§ ACTIVITY
Each line with the string "Чебурашка" is to be copied from the records below.
DATA TO EXAMINE below:
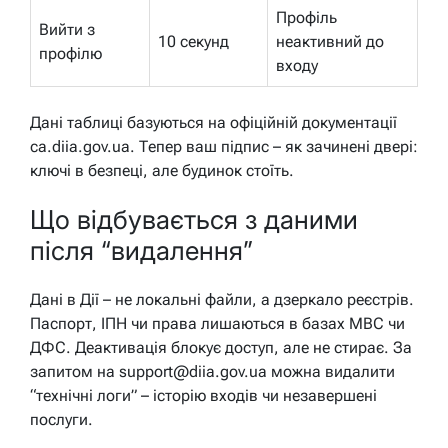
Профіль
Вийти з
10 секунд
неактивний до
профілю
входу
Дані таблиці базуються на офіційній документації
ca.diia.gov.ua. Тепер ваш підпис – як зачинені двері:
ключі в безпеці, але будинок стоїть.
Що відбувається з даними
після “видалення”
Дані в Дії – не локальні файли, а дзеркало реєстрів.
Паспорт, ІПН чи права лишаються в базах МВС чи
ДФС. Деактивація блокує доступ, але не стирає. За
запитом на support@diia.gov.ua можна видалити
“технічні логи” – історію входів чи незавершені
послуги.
End of DATA TO EXAMINE.
DATA TO EXAMINE below:
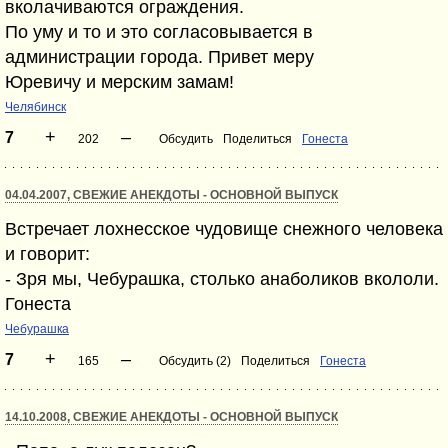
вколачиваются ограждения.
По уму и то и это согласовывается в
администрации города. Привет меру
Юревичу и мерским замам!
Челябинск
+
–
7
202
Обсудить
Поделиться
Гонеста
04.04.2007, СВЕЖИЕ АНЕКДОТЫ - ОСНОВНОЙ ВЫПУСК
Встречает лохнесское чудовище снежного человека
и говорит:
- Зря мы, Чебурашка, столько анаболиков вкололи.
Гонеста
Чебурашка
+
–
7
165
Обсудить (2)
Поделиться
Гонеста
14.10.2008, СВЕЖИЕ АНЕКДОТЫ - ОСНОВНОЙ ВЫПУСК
End of DATA TO EXAMINE.
§ TASK OUTPUT
- Зря мы, Чебурашка, столько анаболиков вкололи.
Чебурашка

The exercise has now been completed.